Twilight of the Woke

Hegel claimed that wisdom about a historical period often comes only after it has ended. As wokeness loses sway, we can better see its effects on socialist politics.

New York City Lights Up In Support Of The 50th Anniversary Of The First Gay Pride March

A Pride-colored, heart-shaped sticker with a black power fist is displayed on a Chase Bank window on June 24, 2020, in New York City. (Alexi Rosenfeld / Getty Images)


Susan Neiman’s Left Is Not Woke is a wonderful little book. The kind more intellectuals need to write. Neiman’s prose is lively and refreshingly fearless. She does not rely on complicated sentences or passive voice to gloss controversy. She takes a stand and sticks to it. Nor does she suffer from the reverse-victimhood complex common to so many “anti-woke” writers. This is a book you can recommend to friends and family members, even those who disagree with her starting premise.

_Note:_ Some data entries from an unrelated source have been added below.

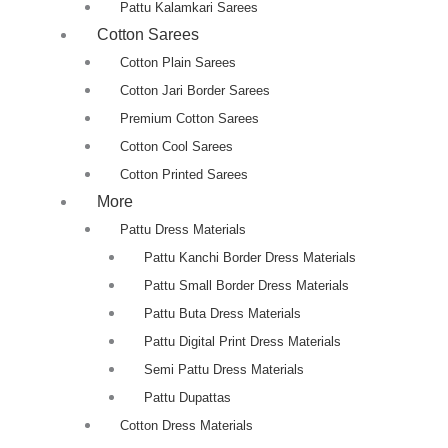
Pattu Kalamkari Sarees
Cotton Sarees
Cotton Plain Sarees
Cotton Jari Border Sarees
Premium Cotton Sarees
Cotton Cool Sarees
Cotton Printed Sarees
More
Pattu Dress Materials
Pattu Kanchi Border Dress Materials
Pattu Small Border Dress Materials
Pattu Buta Dress Materials
Pattu Digital Print Dress Materials
Semi Pattu Dress Materials
Pattu Dupattas
Cotton Dress Materials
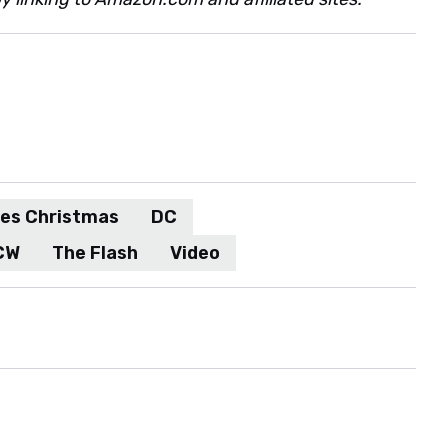
es Christmas
DC
CW
The Flash
Video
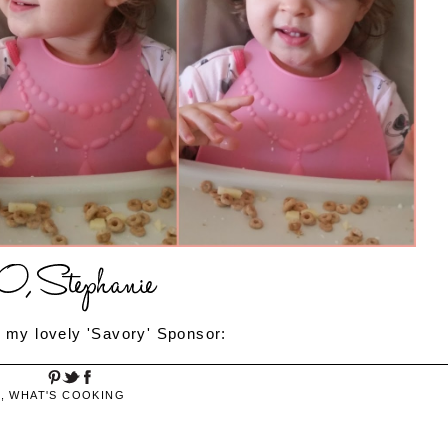
 my lovely 'Savory' Sponsor:
S
,
WHAT'S COOKING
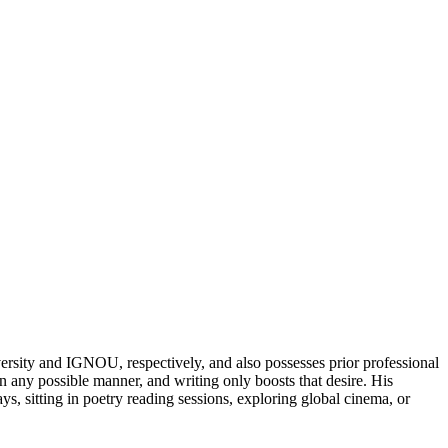
rsity and IGNOU, respectively, and also possesses prior professional
n any possible manner, and writing only boosts that desire. His
, sitting in poetry reading sessions, exploring global cinema, or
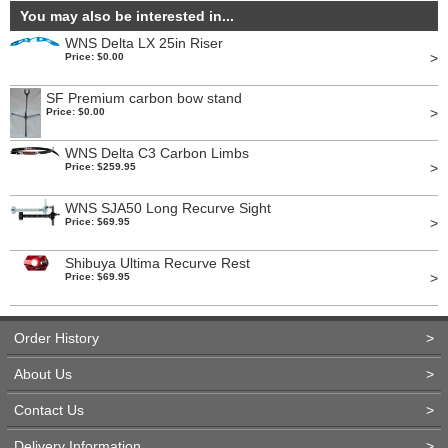
You may also be interested in...
WNS Delta LX 25in Riser
>
Price: $0.00
SF Premium carbon bow stand
>
Price: $0.00
WNS Delta C3 Carbon Limbs
>
Price: $259.95
WNS SJA50 Long Recurve Sight
>
Price: $69.95
Shibuya Ultima Recurve Rest
>
Price: $69.95
Order History
>
About Us
>
Contact Us
>
Delivery Information
>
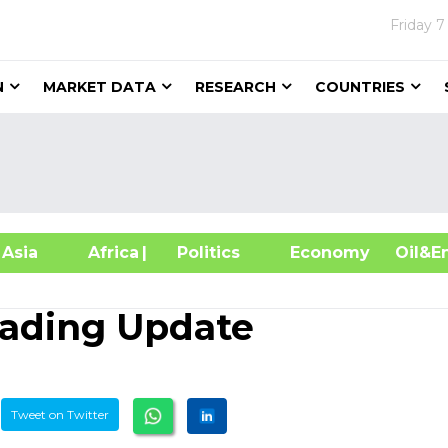
Friday
7
N
MARKET DATA
RESEARCH
COUNTRIES
sia
Africa
| Politics
Economy
Oil
Trading Update
Tweet on Twitter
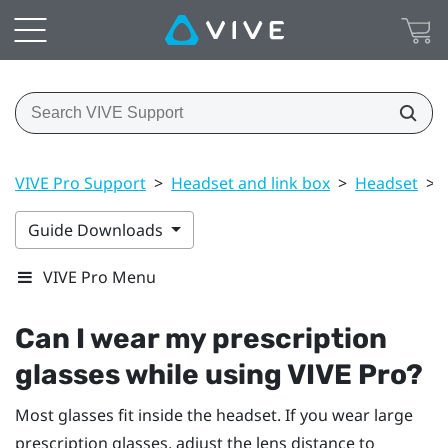
VIVE Pro Support
>
Headset and link box
>
Headset
>
Guide Downloads
VIVE Pro Menu
Can I wear my prescription
glasses while using
VIVE Pro
?
Most glasses fit inside the headset. If you wear large
prescription glasses, adjust the lens distance to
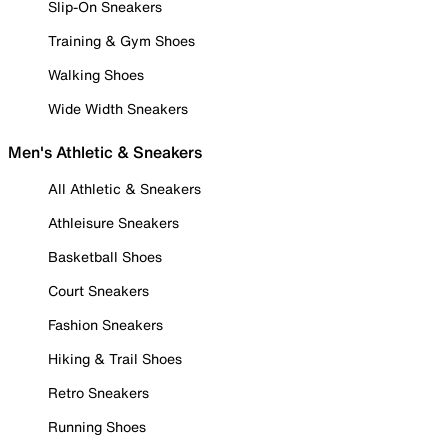
Slip-On Sneakers
Training & Gym Shoes
Walking Shoes
Wide Width Sneakers
Men's Athletic & Sneakers
All Athletic & Sneakers
Athleisure Sneakers
Basketball Shoes
Court Sneakers
Fashion Sneakers
Hiking & Trail Shoes
Retro Sneakers
Running Shoes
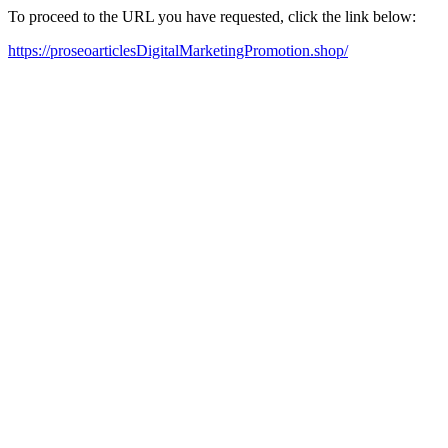
To proceed to the URL you have requested, click the link below:
https://proseoarticlesDigitalMarketingPromotion.shop/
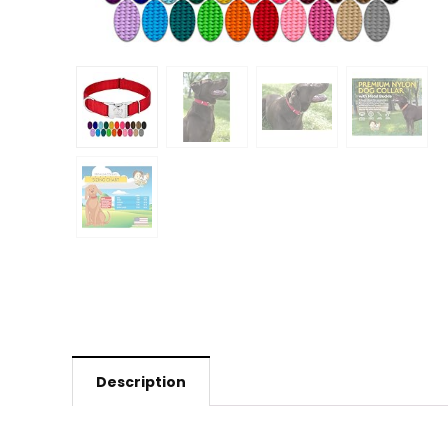
Description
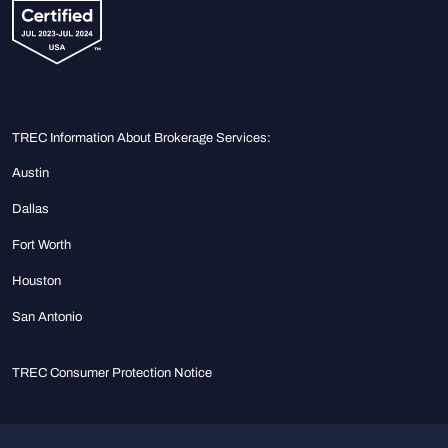
TREC Information About Brokerage Services:
Austin
Dallas
Fort Worth
Houston
San Antonio
TREC Consumer Protection Notice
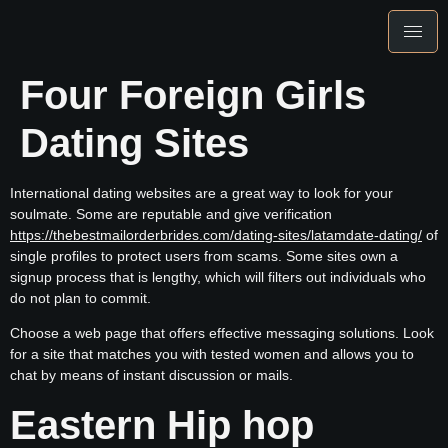
Four Foreign Girls
Dating Sites
International dating websites are a great way to look for your
soulmate. Some are reputable and give verification
https://thebestmailorderbrides.com/dating-sites/latamdate-dating/
of
single profiles to protect users from scams. Some sites own a
signup process that is lengthy, which will filters out individuals who
do not plan to commit.
Choose a web page that offers effective messaging solutions. Look
for a site that matches you with tested women and allows you to
chat by means of instant discussion or mails.
Eastern Hip hop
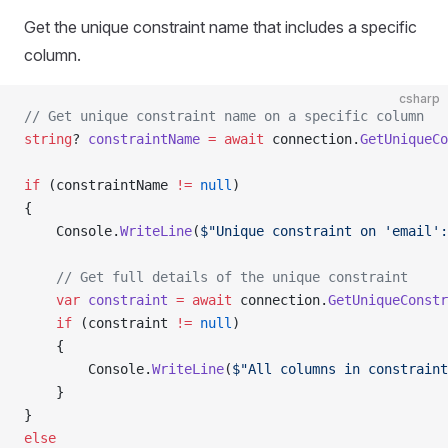
Get the unique constraint name that includes a specific
column.
csharp
// Get unique constraint name on a specific column
string
? 
constraintName
 =
 await
 connection.
GetUniqueCo
if
 (constraintName 
!=
 null
)
{
    Console.
WriteLine
(
$"Unique constraint on 'email':
    // Get full details of the unique constraint
    var
 constraint
 =
 await
 connection.
GetUniqueConstr
    if
 (constraint 
!=
 null
)
    {
        Console.
WriteLine
(
$"All columns in constraint
    }
}
else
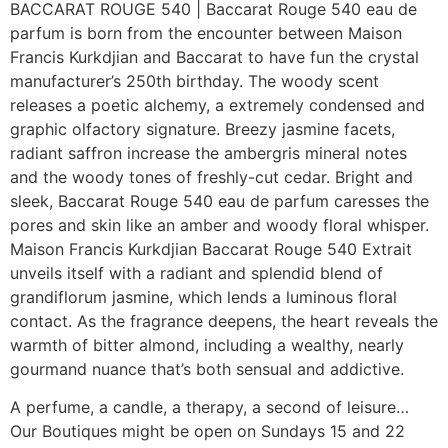
BACCARAT ROUGE 540 | Baccarat Rouge 540 eau de
parfum is born from the encounter between Maison
Francis Kurkdjian and Baccarat to have fun the crystal
manufacturer’s 250th birthday. The woody scent
releases a poetic alchemy, a extremely condensed and
graphic olfactory signature. Breezy jasmine facets,
radiant saffron increase the ambergris mineral notes
and the woody tones of freshly-cut cedar. Bright and
sleek, Baccarat Rouge 540 eau de parfum caresses the
pores and skin like an amber and woody floral whisper.
Maison Francis Kurkdjian Baccarat Rouge 540 Extrait
unveils itself with a radiant and splendid blend of
grandiflorum jasmine, which lends a luminous floral
contact. As the fragrance deepens, the heart reveals the
warmth of bitter almond, including a wealthy, nearly
gourmand nuance that’s both sensual and addictive.
A perfume, a candle, a therapy, a second of leisure…
Our Boutiques might be open on Sundays 15 and 22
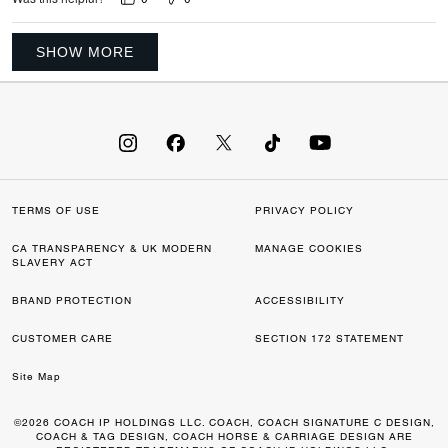
SHOW MORE
TERMS OF USE
PRIVACY POLICY
CA TRANSPARENCY & UK MODERN
MANAGE COOKIES
SLAVERY ACT
BRAND PROTECTION
ACCESSIBILITY
CUSTOMER CARE
SECTION 172 STATEMENT
Site Map
©2026 COACH IP HOLDINGS LLC. COACH, COACH SIGNATURE C DESIGN,
COACH & TAG DESIGN, COACH HORSE & CARRIAGE DESIGN ARE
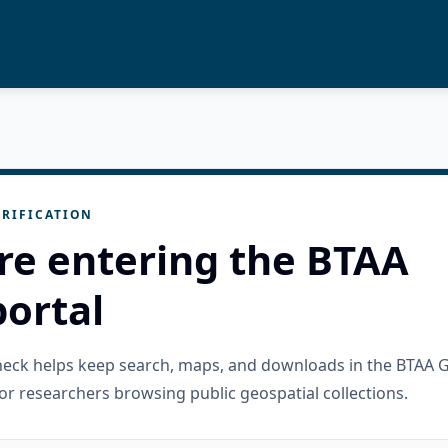
RIFICATION
re entering the BTAA
ortal
check helps keep search, maps, and downloads in the BTAA 
or researchers browsing public geospatial collections.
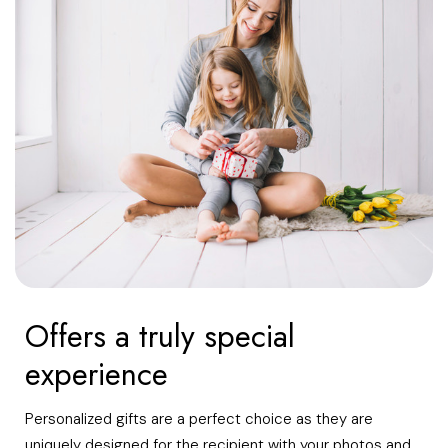
Offers a truly special
experience
Personalized gifts are a perfect choice as they are
uniquely designed for the recipient with your photos and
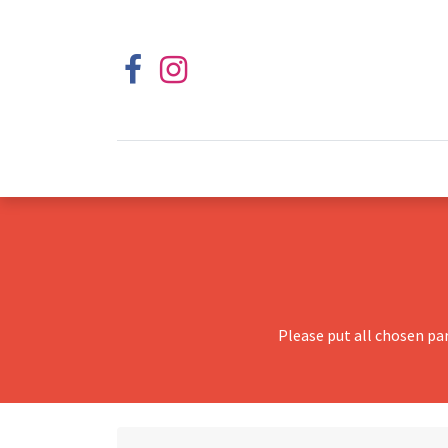
Please put all chosen pa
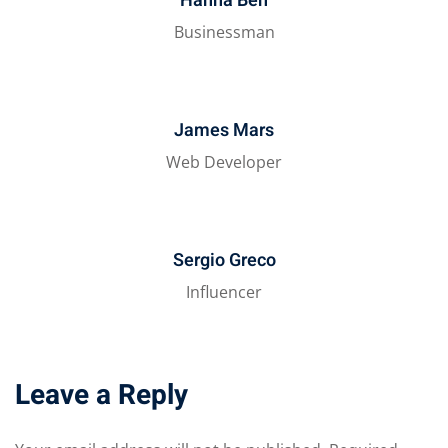
Hanna Ben
Businessman
James Mars
Web Developer
Sergio Greco
Influencer
Leave a Reply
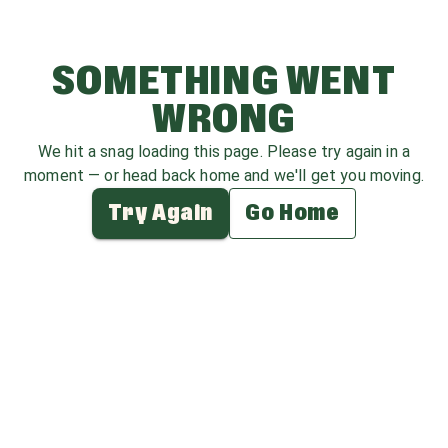
SOMETHING WENT
WRONG
We hit a snag loading this page. Please try again in a
moment — or head back home and we'll get you moving.
Try Again
Go Home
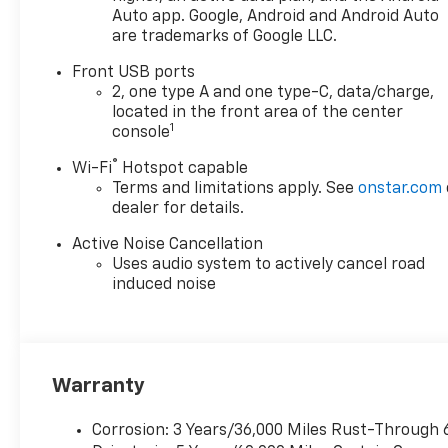
Auto app. Google, Android and Android Auto
are trademarks of Google LLC.
Front USB ports
2, one type A and one type-C, data/charge,
located in the front area of the center
1
console
®
Wi-Fi
Hotspot capable
Terms and limitations apply. See
onstar.com
dealer for details.
Active Noise Cancellation
Uses audio system to actively cancel road
induced noise
Warranty
Corrosion: 3 Years/36,000 Miles Rust-Through 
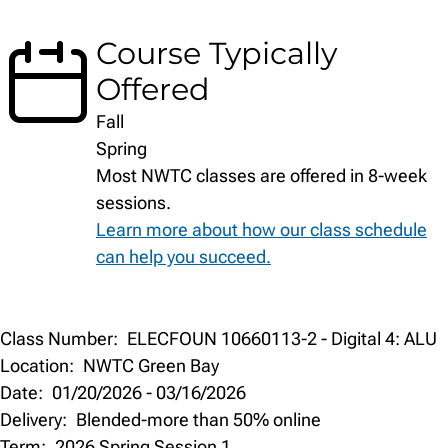
Course Typically
Offered
Fall
Spring
Most NWTC classes are offered in 8-week
sessions.
Learn more about how our class schedule
can help you succeed.
Class
Class Number:
ELECFOUN 10660113-2 - Digital 4: ALU
Details
Location:
NWTC Green Bay
Date:
01/20/2026
-
03/16/2026
Delivery:
Blended-more than 50% online
Term:
2026 Spring Session 1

For Neiman, “wokeness” is not a project that can rightly trace its inspiration from the progressive political tradition. And while much has been made about the political liabilities of woke rhetoric, few critics of wokeness from the Left have offered a sustained argument for what defines the Left and why “staying woke” might be at odds with it.

Neiman’s argument, sustained over four big chapters, is that wokeness is not only alien to the principles of the Left, but antithetical to them. It’s an argument that has, expectedly, garnered her enemies — one reviewer called her book “a cringe-inducing screed.”